What the task asks = All records that follow are to be output exactly.

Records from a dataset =
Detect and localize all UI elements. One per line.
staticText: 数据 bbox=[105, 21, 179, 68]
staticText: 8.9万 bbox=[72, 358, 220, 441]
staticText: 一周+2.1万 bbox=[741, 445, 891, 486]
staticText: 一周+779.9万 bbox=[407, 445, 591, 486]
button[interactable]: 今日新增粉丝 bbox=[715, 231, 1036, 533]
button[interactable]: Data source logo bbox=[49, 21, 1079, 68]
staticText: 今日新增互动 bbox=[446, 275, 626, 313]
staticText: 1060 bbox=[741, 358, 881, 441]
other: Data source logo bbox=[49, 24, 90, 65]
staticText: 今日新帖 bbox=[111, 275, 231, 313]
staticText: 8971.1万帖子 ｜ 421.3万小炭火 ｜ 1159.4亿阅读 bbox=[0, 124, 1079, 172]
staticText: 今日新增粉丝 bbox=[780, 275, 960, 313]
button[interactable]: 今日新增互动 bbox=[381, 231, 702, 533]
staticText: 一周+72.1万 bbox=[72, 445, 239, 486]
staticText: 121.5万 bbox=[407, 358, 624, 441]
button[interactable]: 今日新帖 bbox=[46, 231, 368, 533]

Answer for this exercise =
Detect and localize all UI elements. One per line.
staticText: 数据 bbox=[105, 21, 179, 68]
staticText: 8.9万 bbox=[72, 358, 220, 441]
staticText: 一周+2.1万 bbox=[741, 445, 891, 486]
staticText: 一周+779.9万 bbox=[407, 445, 591, 486]
button[interactable]: 今日新增粉丝 bbox=[715, 231, 1036, 533]
button[interactable]: Data source logo bbox=[49, 21, 1079, 68]
staticText: 今日新增互动 bbox=[446, 275, 626, 313]
staticText: 1060 bbox=[741, 358, 881, 441]
other: Data source logo bbox=[49, 24, 90, 65]
staticText: 今日新帖 bbox=[111, 275, 231, 313]
staticText: 8971.1万帖子 ｜ 421.3万小炭火 ｜ 1159.4亿阅读 bbox=[0, 124, 1079, 172]
staticText: 今日新增粉丝 bbox=[780, 275, 960, 313]
button[interactable]: 今日新增互动 bbox=[381, 231, 702, 533]
staticText: 一周+72.1万 bbox=[72, 445, 239, 486]
staticText: 121.5万 bbox=[407, 358, 624, 441]
button[interactable]: 今日新帖 bbox=[46, 231, 368, 533]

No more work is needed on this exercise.